The lively Krieger rather speaks about infrastructure than about apps. The Americans, who think bigger about digital infrastructure, she says. But that does not mean that there is nothing going on in Europe. “Look at Nextcloud, Scaleway.” No apps, but server companies that could form the backbone of a European online reality.
What should happen to make that possible? More support from European and Dutch governments, all three experts say NRC Speaked, although Krieger is already seeing improvement there.
Transfer more easily
“The entire Dutch government is still on Microsoft,” says Lotje Beek of Bits of Freedom. But that should be different. “Just look: WiFi was even invented in the Netherlands. Alternatives must be invested, switching must be made easier.” Although Bits of Freedom does not necessarily argue for a fully European app environment. “The point is that a tech company complies with European legislation,” says Beek. She finds it more important that it becomes easier for users to communicate between multiple apps of the same type, the so -called ‘interoperability’.

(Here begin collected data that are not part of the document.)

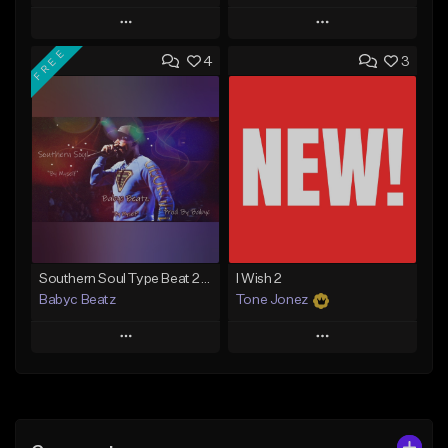
Play
Play
FREE
4
3
Add to Queue
Add to Queue
Add To Playlist
Add To Playlist
Like Beat
Like Beat
From $20.00
From $29.95
Find similar
Find similar
Southern Soul Type Beat 2026 "By Myself" (Prod By Babyc)
I Wish 2
Babyc Beatz
Tone Jonez
Play
Play
Add to Queue
Add to Queue
Add To Playlist
Add To Playlist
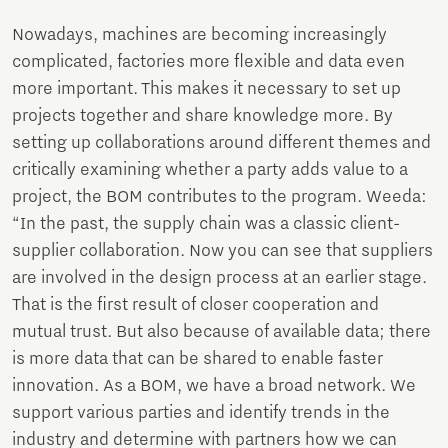
Nowadays, machines are becoming increasingly
complicated, factories more flexible and data even
more important. This makes it necessary to set up
projects together and share knowledge more. By
setting up collaborations around different themes and
critically examining whether a party adds value to a
project, the BOM contributes to the program. Weeda:
“In the past, the supply chain was a classic client-
supplier collaboration. Now you can see that suppliers
are involved in the design process at an earlier stage.
That is the first result of closer cooperation and
mutual trust. But also because of available data; there
is more data that can be shared to enable faster
innovation. As a BOM, we have a broad network. We
support various parties and identify trends in the
industry and determine with partners how we can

Diana Krieger also has reservations. The fact that a company is in Europe does not mean that your data is really doing well. “It is currently too complicated for a consumer to find out which app you should be [om je data te bewaken]”She says.” A standard must come for that. “
In any case, the European mentality has to go, Raymond Alves of Magic Lane thinks. “We are too careful now.” He sees the developments in the United States somewhere as a positive push in the right direction. “Everything our big brother did, we walked after that for eighty years. Now we have to stand upright. Can we do that? I think so. But we have to embrace European companies.”